Celui qui veut se faire oublier et se fait désormais appeler "Monsieur Serge Alexandre" devient administrateur de sociétés : la Compagnie Foncière d'Entreprise Générale de Travaux Publics, la Société d'Installations Mécaniques et Agricoles (SIMA), les Etablissements aéronautiques Weymann, la société de liqueur La Jurançonne, la Franco-American Cinematograph Corporation...

SIMA La Jurançonne

Il crée la société Alex qui se livre au commerce de bijoux, qui va lui permettre de mettre la main sur le Crédit Municipal d’Orléans avec la complicité du directeur. L’établissement reçoit d’abord les bijoux de sa société en gage, qui sont systématiquement surévalués par des experts. Puis Stavisky remplace les vrais bijoux par des faux qui sont ensuite restitués aux emprunteurs, tandis que les vrais sont revendus. Il émet également de faux bons de caisse. Ainsi, pendant trois ans, ce sont 70 millions de francs de bons fictifs qui seront émis !

Il recommence l'opération avec de nombreuses autres sociétés. Stavisky opère toujours de la même façon : il crée des sociétés dont la seule justification est d'obtenir de l'argent des banques en mettant en gage des bijoux. Lorsqu'il faut rembourser des actionnaires impatients, il émet de faux bons de caisse pour se renflouer.

En 1931 Stavisky qui s'est fait entretenir par de nombreuses femmes qu'il a ruinées se fait dénoncer, sans doute après s'être fait une certain nombre d'ennemis. 

"L'Affaire Stavisky" éclate la veille de Noël 1933 par l'arrestation d'un certain Gustave Tissier, directeur du Crédit Municipal de Bayonne, pour faux, usage de faux et détournement de deniers publics. 

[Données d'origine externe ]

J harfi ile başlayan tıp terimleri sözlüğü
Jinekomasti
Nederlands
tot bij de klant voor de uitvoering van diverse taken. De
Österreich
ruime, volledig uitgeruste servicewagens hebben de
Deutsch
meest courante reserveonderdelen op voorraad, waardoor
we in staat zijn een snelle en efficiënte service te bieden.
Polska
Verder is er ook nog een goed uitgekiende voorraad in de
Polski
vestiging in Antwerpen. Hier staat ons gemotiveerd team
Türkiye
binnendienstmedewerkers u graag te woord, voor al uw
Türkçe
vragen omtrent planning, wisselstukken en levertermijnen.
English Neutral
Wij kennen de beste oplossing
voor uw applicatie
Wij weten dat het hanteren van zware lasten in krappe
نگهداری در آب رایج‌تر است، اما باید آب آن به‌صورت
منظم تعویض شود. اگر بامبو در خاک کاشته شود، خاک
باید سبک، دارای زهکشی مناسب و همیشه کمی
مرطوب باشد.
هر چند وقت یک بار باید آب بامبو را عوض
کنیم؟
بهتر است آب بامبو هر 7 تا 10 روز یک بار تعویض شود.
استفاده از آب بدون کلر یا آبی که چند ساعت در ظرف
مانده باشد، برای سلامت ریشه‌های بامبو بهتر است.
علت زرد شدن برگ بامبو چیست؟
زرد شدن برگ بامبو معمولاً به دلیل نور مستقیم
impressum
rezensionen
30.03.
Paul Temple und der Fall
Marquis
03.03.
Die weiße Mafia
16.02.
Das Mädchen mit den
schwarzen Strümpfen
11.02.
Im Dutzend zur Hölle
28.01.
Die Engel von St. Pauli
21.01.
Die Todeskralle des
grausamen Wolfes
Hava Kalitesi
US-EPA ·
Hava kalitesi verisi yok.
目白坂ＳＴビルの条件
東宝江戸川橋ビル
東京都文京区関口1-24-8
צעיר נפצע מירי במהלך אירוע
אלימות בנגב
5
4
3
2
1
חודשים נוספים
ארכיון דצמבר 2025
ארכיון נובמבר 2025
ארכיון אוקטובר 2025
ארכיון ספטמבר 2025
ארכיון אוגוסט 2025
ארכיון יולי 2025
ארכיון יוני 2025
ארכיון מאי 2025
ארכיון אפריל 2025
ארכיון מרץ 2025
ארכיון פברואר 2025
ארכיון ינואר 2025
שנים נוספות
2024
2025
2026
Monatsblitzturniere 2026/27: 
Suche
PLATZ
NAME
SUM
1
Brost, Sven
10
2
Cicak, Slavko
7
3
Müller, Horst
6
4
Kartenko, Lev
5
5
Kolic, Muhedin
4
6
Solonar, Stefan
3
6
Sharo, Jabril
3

On apprend que monsieur Tissier n'est qu'un instrument : celui de Serge Alexandre, de son vrai nom Stavisky, qui, avec la complicité du député-maire de Bayonne, Joseph Garat, a créé ce Crédit Municipal. Garat est président du Conseil d'administration de la banque. Lui aussi sera incarcéré au début de 1934 et démissionnera.

La banque a émis pour plus de 200 millions de bons de caisse, couverts par à peine 20 millions de bijoux déposés en garantie, lesquels sont faux ou surévalués. L'argent a été prêté à Stavisky, qui s'en sert pour financer ses spéculations. 

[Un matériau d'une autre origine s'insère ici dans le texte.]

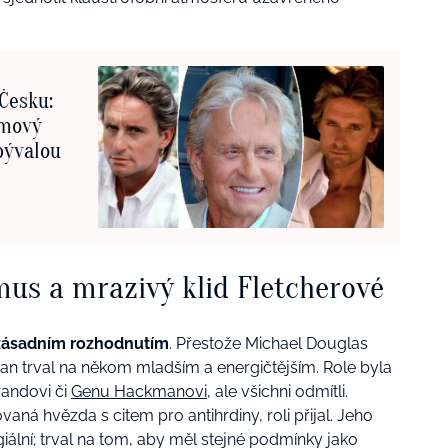
Česku:
lmový
 bývalou
us a mrazivý klid Fletcherové
zásadním rozhodnutím
. Přestože Michael Douglas
orman trval na někom mladším a energičtějším. Role byla
andovi či
Genu Hackmanovi,
ale všichni odmítli.
vaná hvězda s citem pro antihrdiny, roli přijal. Jeho
egiální; trval na tom, aby měl stejné podmínky jako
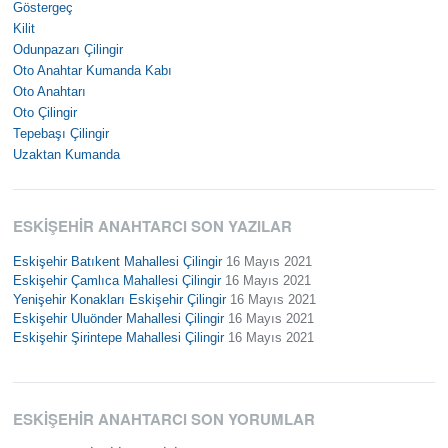
Göstergeç
Kilit
Odunpazarı Çilingir
Oto Anahtar Kumanda Kabı
Oto Anahtarı
Oto Çilingir
Tepebaşı Çilingir
Uzaktan Kumanda
ESKIŞEHIR ANAHTARCI SON YAZILAR
Eskişehir Batıkent Mahallesi Çilingir
16 Mayıs 2021
Eskişehir Çamlıca Mahallesi Çilingir
16 Mayıs 2021
Yenişehir Konakları Eskişehir Çilingir
16 Mayıs 2021
Eskişehir Uluönder Mahallesi Çilingir
16 Mayıs 2021
Eskişehir Şirintepe Mahallesi Çilingir
16 Mayıs 2021
ESKIŞEHIR ANAHTARCI SON YORUMLAR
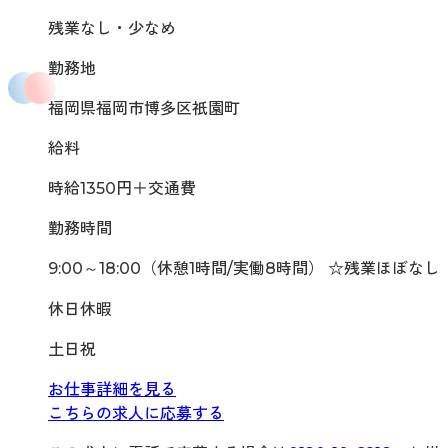
残業なし・少なめ
勤務地
福岡県福岡市博多区祇園町
給料
時給1350円＋交通費
勤務時間
9:00～18:00（休憩1時間/実働8時間） ☆残業ほぼなし
休日休暇
土日祝
お仕事詳細を見る
こちらの求人に応募する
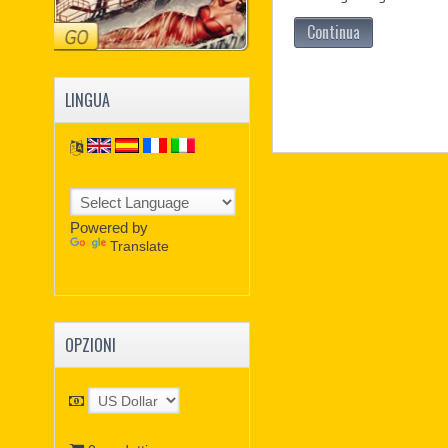
Continua
LINGUA
Powered by
Translate
OPZIONI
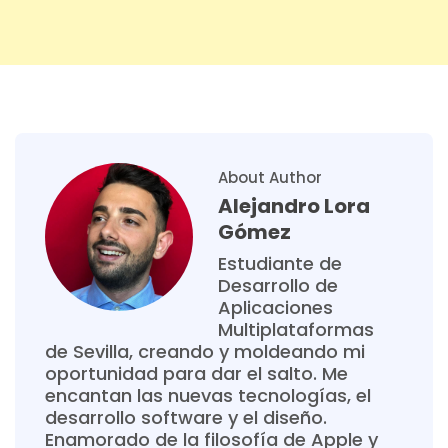
About Author
Alejandro Lora
Gómez
Estudiante de
Desarrollo de
Aplicaciones
Multiplataformas
de Sevilla, creando y moldeando mi
oportunidad para dar el salto. Me
encantan las nuevas tecnologías, el
desarrollo software y el diseño.
Enamorado de la filosofía de Apple y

Le scandale est d'autant plus énorme qu'il se révèle que Stavisky a déjà fait l'objet de poursuites, toutes étouffées sur intervention de ministres ou de parlementaires corrompus. Moins de quinze jours plus tard, on apprend que Stavisky, qui s'est enfui et que la police traque, se serait suicidé dans une villa de Chamonix !

Son étrange mort provoque une crise politique : le gouvernement de Camille Chautemps doit démissionner laissant la place à Daladier.

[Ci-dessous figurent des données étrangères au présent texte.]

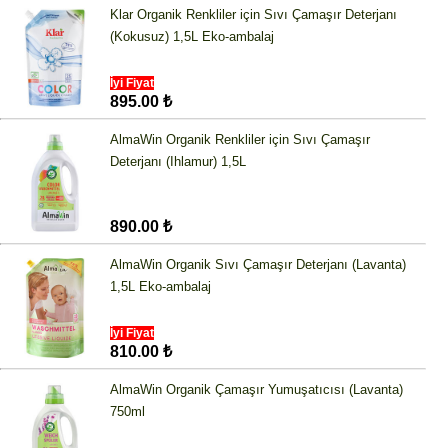
Klar Organik Renkliler için Sıvı Çamaşır Deterjanı
(Kokusuz) 1,5L Eko-ambalaj
İyi Fiyat
895.00 ₺
AlmaWin Organik Renkliler için Sıvı Çamaşır
Deterjanı (Ihlamur) 1,5L
890.00 ₺
AlmaWin Organik Sıvı Çamaşır Deterjanı (Lavanta)
1,5L Eko-ambalaj
İyi Fiyat
810.00 ₺
AlmaWin Organik Çamaşır Yumuşatıcısı (Lavanta)
750ml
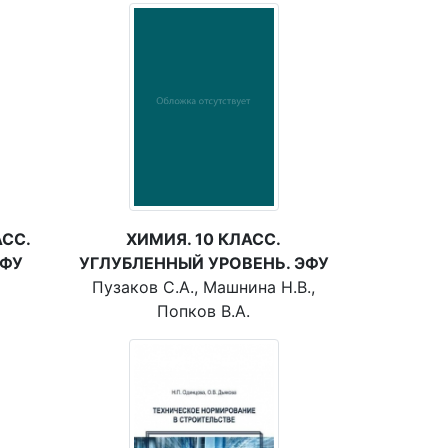
СС.
ХИМИЯ. 10 КЛАСС.
ЭФУ
УГЛУБЛЕННЫЙ УРОВЕНЬ. ЭФУ
Пузаков С.А., Машнина Н.В.,
Попков В.А.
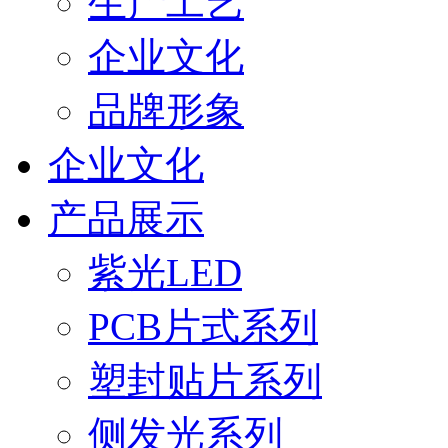
生产工艺
企业文化
品牌形象
企业文化
产品展示
紫光LED
PCB片式系列
塑封贴片系列
侧发光系列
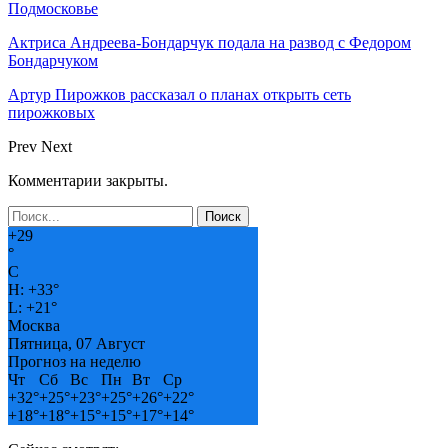
Подмосковье
Актриса Андреева-Бондарчук подала на развод с Федором
Бондарчуком
Артур Пирожков рассказал о планах открыть сеть
пирожковых
Prev
Next
Комментарии закрыты.
+
29
°
C
H:
+
33°
L:
+
21°
Москва
Пятница, 07 Август
Прогноз на неделю
Чт
Сб
Вс
Пн
Вт
Ср
+
32°
+
25°
+
23°
+
25°
+
26°
+
22°
+
18°
+
18°
+
15°
+
15°
+
17°
+
14°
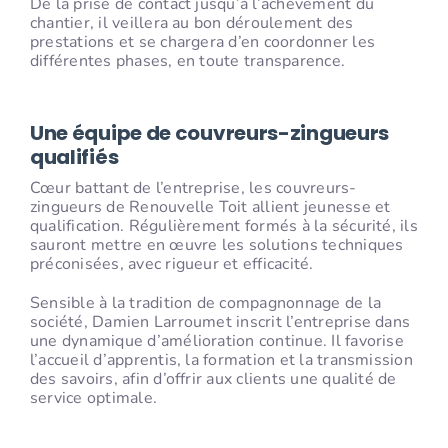
De la prise de contact jusqu’à l’achèvement du
chantier, il veillera au bon déroulement des
prestations et se chargera d’en coordonner les
différentes phases, en toute transparence.
Une équipe de couvreurs-zingueurs
qualifiés
Cœur battant de l’entreprise, les couvreurs-
zingueurs de Renouvelle Toit allient jeunesse et
qualification. Régulièrement formés à la sécurité, ils
sauront mettre en œuvre les solutions techniques
préconisées, avec rigueur et efficacité.
Sensible à la tradition de compagnonnage de la
société, Damien Larroumet inscrit l’entreprise dans
une dynamique d’amélioration continue. Il favorise
l’accueil d’apprentis, la formation et la transmission
des savoirs, afin d’offrir aux clients une qualité de
service optimale.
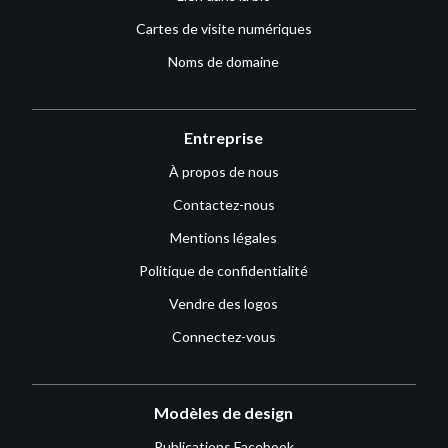
Cartes de visite numériques
Noms de domaine
Entreprise
À propos de nous
Contactez-nous
Mentions légales
Politique de confidentialité
Vendre des logos
Connectez-vous
Modèles de design
Publications Facebook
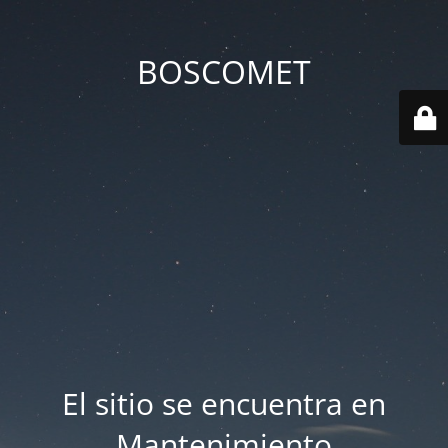
BOSCOMET
El sitio se encuentra en
Mantenimiento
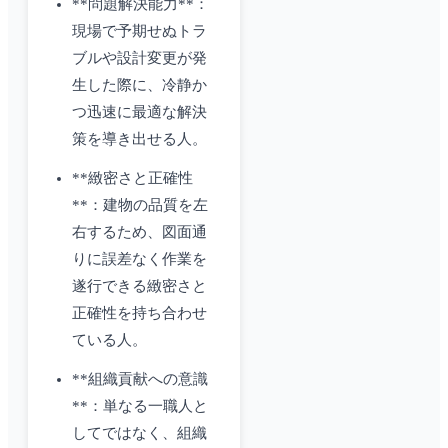
**問題解決能力**：
現場で予期せぬトラ
ブルや設計変更が発
生した際に、冷静か
つ迅速に最適な解決
策を導き出せる人。
**緻密さと正確性
**：建物の品質を左
右するため、図面通
りに誤差なく作業を
遂行できる緻密さと
正確性を持ち合わせ
ている人。
**組織貢献への意識
**：単なる一職人と
してではなく、組織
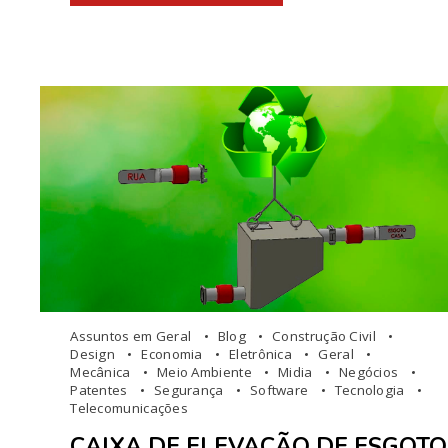
Assuntos em Geral
Blog
Construção Civil
Design
Economia
Eletrônica
Geral
Mecânica
Meio Ambiente
Midia
Negócios
Patentes
Segurança
Software
Tecnologia
Telecomunicações
CAIXA DE ELEVAÇÃO DE ESGOTO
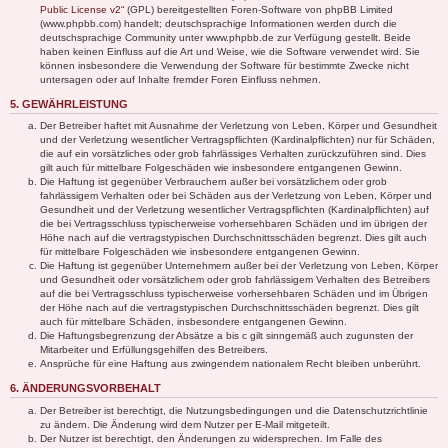
Public License v2
“ (GPL) bereitgestellten Foren-Software von phpBB Limited
(www.phpbb.com) handelt; deutschsprachige Informationen werden durch die
deutschsprachige Community unter www.phpbb.de zur Verfügung gestellt. Beide
haben keinen Einfluss auf die Art und Weise, wie die Software verwendet wird. Sie
können insbesondere die Verwendung der Software für bestimmte Zwecke nicht
untersagen oder auf Inhalte fremder Foren Einfluss nehmen.
5. GEWÄHRLEISTUNG
Der Betreiber haftet mit Ausnahme der Verletzung von Leben, Körper und Gesundheit
und der Verletzung wesentlicher Vertragspflichten (Kardinalpflichten) nur für Schäden,
die auf ein vorsätzliches oder grob fahrlässiges Verhalten zurückzuführen sind. Dies
gilt auch für mittelbare Folgeschäden wie insbesondere entgangenen Gewinn.
Die Haftung ist gegenüber Verbrauchern außer bei vorsätzlichem oder grob
fahrlässigem Verhalten oder bei Schäden aus der Verletzung von Leben, Körper und
Gesundheit und der Verletzung wesentlicher Vertragspflichten (Kardinalpflichten) auf
die bei Vertragsschluss typischerweise vorhersehbaren Schäden und im übrigen der
Höhe nach auf die vertragstypischen Durchschnittsschäden begrenzt. Dies gilt auch
für mittelbare Folgeschäden wie insbesondere entgangenen Gewinn.
Die Haftung ist gegenüber Unternehmern außer bei der Verletzung von Leben, Körper
und Gesundheit oder vorsätzlichem oder grob fahrlässigem Verhalten des Betreibers
auf die bei Vertragsschluss typischerweise vorhersehbaren Schäden und im Übrigen
der Höhe nach auf die vertragstypischen Durchschnittsschäden begrenzt. Dies gilt
auch für mittelbare Schäden, insbesondere entgangenen Gewinn.
Die Haftungsbegrenzung der Absätze a bis c gilt sinngemäß auch zugunsten der
Mitarbeiter und Erfüllungsgehilfen des Betreibers.
Ansprüche für eine Haftung aus zwingendem nationalem Recht bleiben unberührt.
6. ÄNDERUNGSVORBEHALT
Der Betreiber ist berechtigt, die Nutzungsbedingungen und die Datenschutzrichtlinie
zu ändern. Die Änderung wird dem Nutzer per E-Mail mitgeteilt.
Der Nutzer ist berechtigt, den Änderungen zu widersprechen. Im Falle des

Cette affaire a été exploitée par tout ce que le pays comptait d'anti-parlementaristes et d'antisémites. Des ministres et des parlementaires se sont laissés corrompre ou naïvement tromper. Ce scandale fut le détonateur de la chute du cabinet Daladier.

Le 17 janvier 1936 s’achevait le procès Stavisky, neuf hommes politiques étaient condamnés, dont le député-maire de Bayonne, et onze autres acquittés.